Give the records again word for word. Leave every picture out.

▼

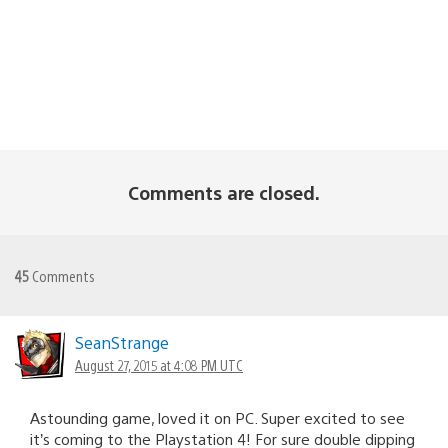
Comments are closed.
45
Comments
SeanStrange
August 27, 2015 at 4:08 PM UTC
Astounding game, loved it on PC. Super excited to see
it’s coming to the Playstation 4! For sure double dipping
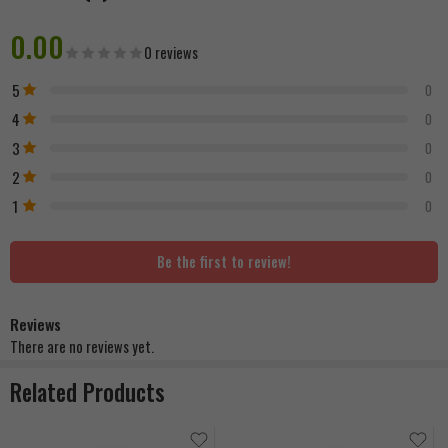
0.00
0 reviews
5
0
4
0
3
0
2
0
1
0
Be the first to review!
Reviews
There are no reviews yet.
Related Products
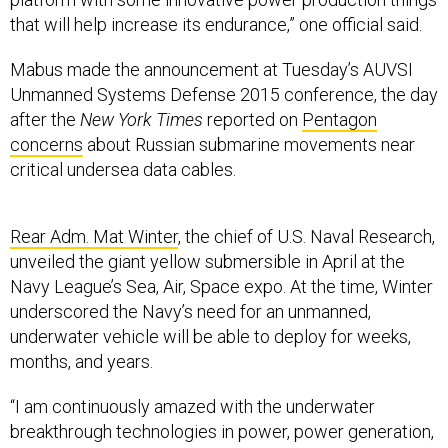
that will help increase its endurance,” one official said.
Mabus made the announcement at Tuesday’s AUVSI
Unmanned Systems Defense 2015 conference, the day
after the
New York Times
reported on
Pentagon
concerns
about Russian submarine movements near
critical undersea data cables.
Rear Adm. Mat Winter
, the chief of U.S. Naval Research,
unveiled the giant yellow submersible in April at the
Navy League’s Sea, Air, Space expo. At the time, Winter
underscored the Navy’s need for an unmanned,
underwater vehicle will be able to deploy for weeks,
months, and years.
“I am continuously amazed with the underwater
breakthrough technologies in power, power generation,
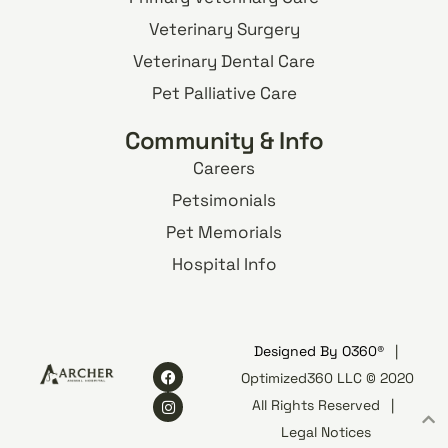
Veterinary Surgery
Veterinary Dental Care
Pet Palliative Care
Community & Info
Careers
Petsimonials
Pet Memorials
Hospital Info
Designed By
O360®
|
Optimized360 LLC © 2020
All Rights Reserved
|
Legal Notices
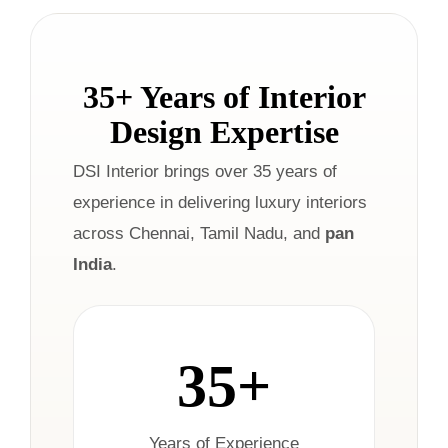
35+ Years of Interior
Design Expertise
DSI Interior brings over 35 years of
experience in delivering luxury interiors
across Chennai, Tamil Nadu, and
pan
India
.
35+
Years of Experience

▲

# Reply to the task
Comments are closed.
45
Comments
SeanStrange
August 27, 2015 at 4:08 PM UTC
Astounding game, loved it on PC. Super excited to see
it’s coming to the Playstation 4! For sure double dipping
0.00
0 reviews
5
0
4
0
3
0
2
0
1
0
Be the first to review!
Reviews
There are no reviews yet.
Related Products
that will help increase its endurance,” one official said.
Mabus made the announcement at Tuesday’s AUVSI
Unmanned Systems Defense 2015 conference, the day
after the
New York Times
reported on
Pentagon
concerns
about Russian submarine movements near
critical undersea data cables.
Rear Adm. Mat Winter
, the chief of U.S. Naval Research,
unveiled the giant yellow submersible in April at the
Navy League’s Sea, Air, Space expo. At the time, Winter
underscored the Navy’s need for an unmanned,
underwater vehicle will be able to deploy for weeks,
months, and years.
“I am continuously amazed with the underwater
breakthrough technologies in power, power generation,
Veterinary Surgery
Veterinary Dental Care
Pet Palliative Care
Community & Info
Careers
Petsimonials
Pet Memorials
Hospital Info
Designed By
O360®
|
Optimized360 LLC © 2020
All Rights Reserved
|
Legal Notices
35+ Years of Interior
Design Expertise
DSI Interior brings over 35 years of
experience in delivering luxury interiors
across Chennai, Tamil Nadu, and
pan
India
.
35+
Years of Experience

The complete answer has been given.